Muscle and periosteal flaps were made on the left and right femurs, and two implant sockets (diameter: 3 mm, depth: 5 mm) were prepared on each side. The p-Thr binding surface and machined implants were placed in the right and left bone sockets, respectively (n = 6) (Figure 8), and 4 weeks later, the RT of each implant was recorded using a digital torque gauge (BTG-E100CN; Tonichi, Tokyo, Japan) (n = 3).
The animals were sacrificed after measurements were obtained, and bone tissue blocks including the implant were harvested and immediately fixed in 10% buffered formalin for 10 days. Tissue blocks containing the implant were dehydrated in a graded series of ethanol, cleared with a styrene monomer, and then embedded in light-polymerized polyester resin (Technovit 7200 VLC, Kulzer, Hanau, Germany). The resin block was photopolymerized (BS5000, Exakt Aparatebau, Norderstedt, Germany), and the specimens were cross-sectioned with a high-precision diamond disk to obtain sections with a thickness of 200 µm. Non-decalcified specimens were ground to a thickness of approximately 70 µm (MG5000, Exakt Aparatebau), and sections were stained with Toluidine Blue.
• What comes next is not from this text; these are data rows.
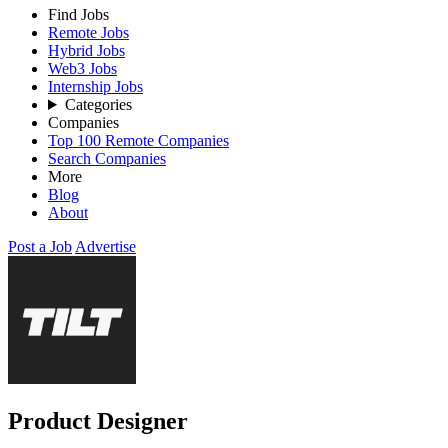
Find Jobs
Remote Jobs
Hybrid Jobs
Web3 Jobs
Internship Jobs
Categories
Companies
Top 100 Remote Companies
Search Companies
More
Blog
About
Post a Job
Advertise
Product Designer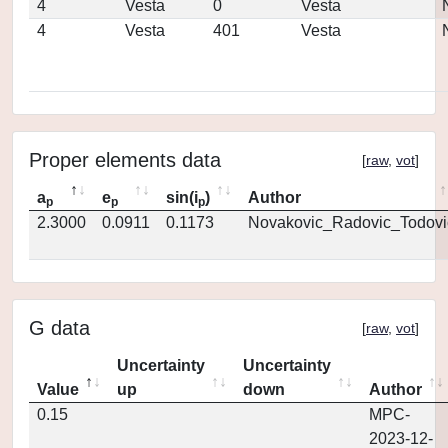
4
Vesta
0
Vesta
4
Vesta
401
Vesta
Proper elements data
[
raw
,
vot
]
a
e
sin(i
)
Author
p
p
p
2.3000
0.0911
0.1173
Novakovic_Radovic_Todovi
G data
[
raw
,
vot
]
Uncertainty
Uncertainty
Value
up
down
Author
0.15
MPC-
2023-12-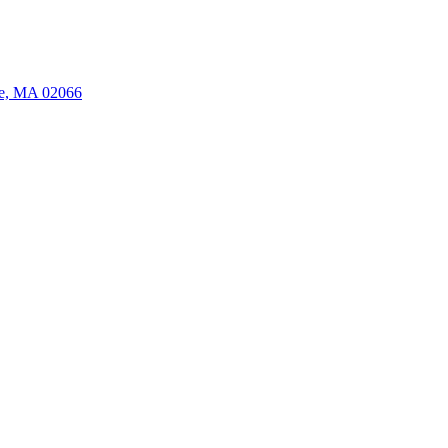
ate, MA 02066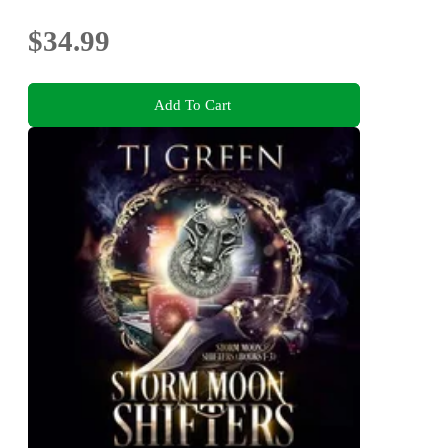
$34.99
Add To Cart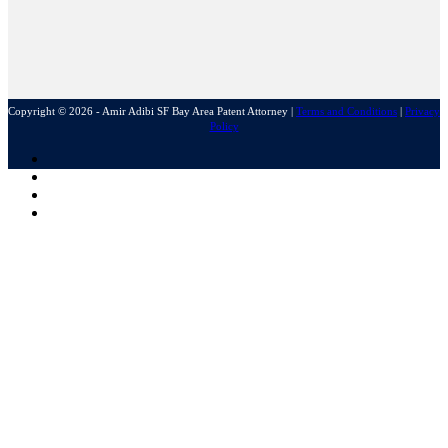
Copyright © 2026 - Amir Adibi SF Bay Area Patent Attorney
|
Terms and Conditions
|
Privacy
Policy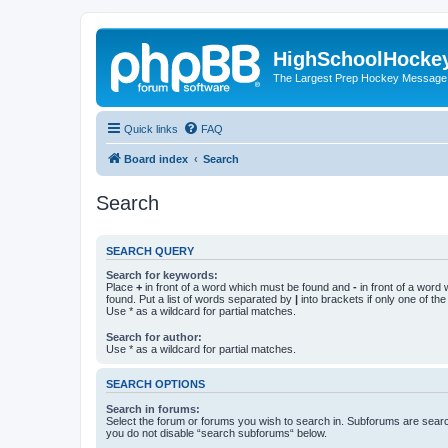
HighSchoolHocke
The Largest Prep Hockey Message
Quick links
FAQ
Board index
Search
Search
SEARCH QUERY
Search for keywords:
Place
+
in front of a word which must be found and
-
in front of a word
found. Put a list of words separated by
|
into brackets if only one of th
Use * as a wildcard for partial matches.
Search for author:
Use * as a wildcard for partial matches.
SEARCH OPTIONS
Search in forums:
Select the forum or forums you wish to search in. Subforums are searc
you do not disable “search subforums“ below.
3.5. Histological and Histomorphometric Evaluation
Sections were visualized by light microscopy (BZ-9000; Keyence, Osaka, Japan). Images were digitized, and histomorphometric analysis was performed using ImageJ software (National Institutes of Health, Bethesda, MD, USA). The BIC ratio was determined using ImageJ as the ratio of the contact length of the newly formed bone relative to the total length from the bottom to the top of the implant (n = 3).
3.6. Statistical Analysis
Data are presented as the mean ± standard deviation and were analyzed using Mann–Whitney U test. Statistical significance was defined as P < 0.05.
4. Conclusions
These results indicate that our implant with a p-Thr-binding surface can achieve enhanced osseointegration.
Acknowledgments
This study was supported by a Scientific Research Grant (No. 15K11160) from the Japan Society for the Promotion of Science.
Author Contributions
Conceived and designed experiments: Kazuya Doi, Yohei Okazaki, Yasuhiko Abe. Performed experiments: Kazuya Doi, Yohei Okazaki, Yoshifumi Oki. Analyzed the data: Kazuya Doi, Yohei Okazaki, Reiko Kobatake. Contributed reagents/materials/analysis tools: Wrote the paper: Kazuya Doi, Yohei Okazaki, Kazuhiro Tsuga.
Conflicts of Interest
The authors declare no conflict of interest.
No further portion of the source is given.